A size ratio value between an input image (and/or an input picture) of the enhancement layer and an input image of the reference layer (and/or an input picture) may correspond to, for example, a value that divides a size of an input image (and/or an input picture) of the enhancement layer by a size of an input image of the reference layer (and/or an input picture). In this case, the encoder and the decoder may determine a value that multiplies the size ratio to a motion information value of the reference layer block as a motion information candidate value of the encoding/decoding target block belonging to the enhancement layer. For example, a size of an input image (and/or an input picture) of the enhancement layer may correspond to the double of a size of an input image (and/or an input picture) of the reference layer. In this case, a value of the size ratio (e.g., a scalingfactor) may be 2. In this case, the encoder and the decoder may derive a motion information candidate value of the encoding/decoding target block by multiplying 2 to a motion information value of the reference layer block.
In an AMVP process, the encoder and the decoder may derive an MVP candidate (and/or a motion vector of the encoding/decoding target block) corresponding to a reference layer block, based on a first temporal distance from the encoding/decoding target block to a first reference picture in which the encoding/decoding target block refers when performing an inter prediction and a second temporal distance from the reference layer block to a second reference picture in which the reference layer block refers when performing an inter prediction. Further, in a merge process, the encoder and the decoder may determine motion information (and/or a merge candidate corresponding to the reference layer block) of the encoding/decoding target block based on a POC value of a second reference picture in which the reference layer block refers when performing an inter prediction. Here, the POC may represent a value allocated to each picture according to a display order of a picture. A detailed exemplary embodiment thereof will be described later with reference to FIG. 7.
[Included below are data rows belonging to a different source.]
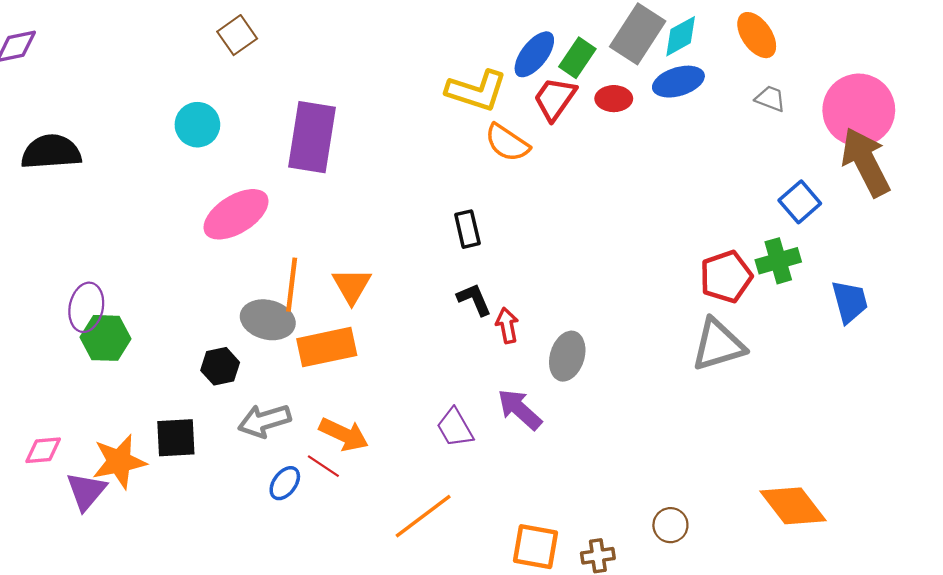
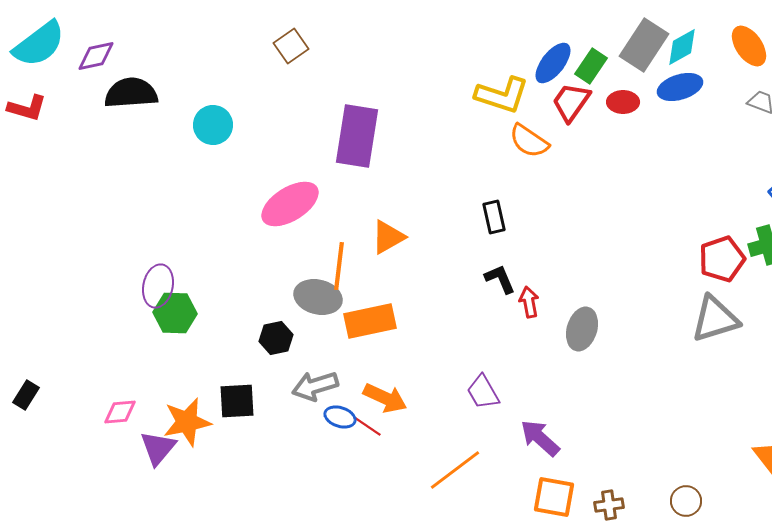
cyan circle: (197, 125) -> (213, 125), moved
black semicircle: (51, 152) -> (131, 93), moved
orange triangle: (352, 286) -> (388, 237), moved, turned 30
purple arrow: (520, 409) -> (540, 438), moved
blue ellipse: (285, 483) -> (340, 417), moved, turned 72
brown circle: (670, 525) -> (686, 501), moved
FIG. 7 is a diagram illustrating an exemplary embodiment of a method of deriving a motion information candidate in an AMVP mode and a merge mode. In an exemplary embodiment of FIG. 7, unless stated otherwise, the same method may be applied to a scalable video encoder (hereinafter, referred to as an encoder) and a scalable video decoder (hereinafter, referred to as a decoder).
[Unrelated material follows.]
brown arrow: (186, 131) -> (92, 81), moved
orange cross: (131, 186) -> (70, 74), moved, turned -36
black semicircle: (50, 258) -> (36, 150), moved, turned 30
In FIG. 7, a plurality of pictures belonging to an enhancement layer and a plurality of pictures belonging to a reference layer are shown in a POC order. In an exemplary embodiment of FIG. 7, a block 710 may represent an encoding/decoding target block, and a block 720 may represent a reference layer block corresponding to the encoding/decoding target block.
As an exemplary embodiment, when an AMVP is applied, as described above, the encoder and the decoder may derive an MVP candidate (and/or a motion vector of an encoding/decoding target block) corresponding to a reference layer block, based on a first temporal distance from an encoding/decoding target block to a first reference picture in which the encoding/decoding target block refers when performing an inter prediction and a second temporal distance from the reference layer block to a second reference picture in which the reference layer block refers when performing an inter prediction. As an example, when the first temporal distance and the second temporal distance are the same, the encoder and the decoder may determine a motion vector of a reference layer block as an MVP candidate (and/or a motion vector of an encoding/decoding target block). As another example, when the first temporal distance and the second temporal distance are not the same, the encoder and the decoder may scale a motion vector of a reference layer block based on a temporal distance ratio between the first temporal distance and the second temporal distance, thereby deriving an MVP candidate (and/or a motion vector of an encoding/decoding target block) corresponding to the reference layer block.
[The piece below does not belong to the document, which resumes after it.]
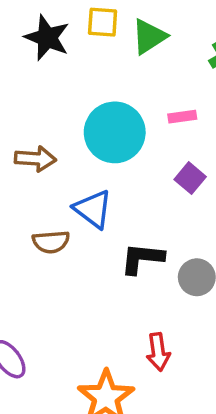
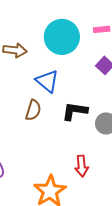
brown semicircle: (51, 242) -> (33, 110), moved, turned -70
As an example, in an exemplary embodiment of FIG. 7, it is assumed that a first reference picture in which the encoding/decoding target block 710 refers is a picture 730, and a second reference picture in which the reference layer block 720 refers is a picture 750. In this case, because a POC value of the first reference picture 730 and a POC value of the second reference picture 750 are the same, a first temporal distance from the encoding/decoding target block 710 to the first reference picture 730 and a second temporal distance from the reference layer block 720 to the second reference picture 750 may be the same. Therefore, the encoder and the decoder may use a motion vector of the reference layer block 720 as an MVP candidate (and/or a motion vector of an encoding/decoding target block) of an encoding/decoding target block.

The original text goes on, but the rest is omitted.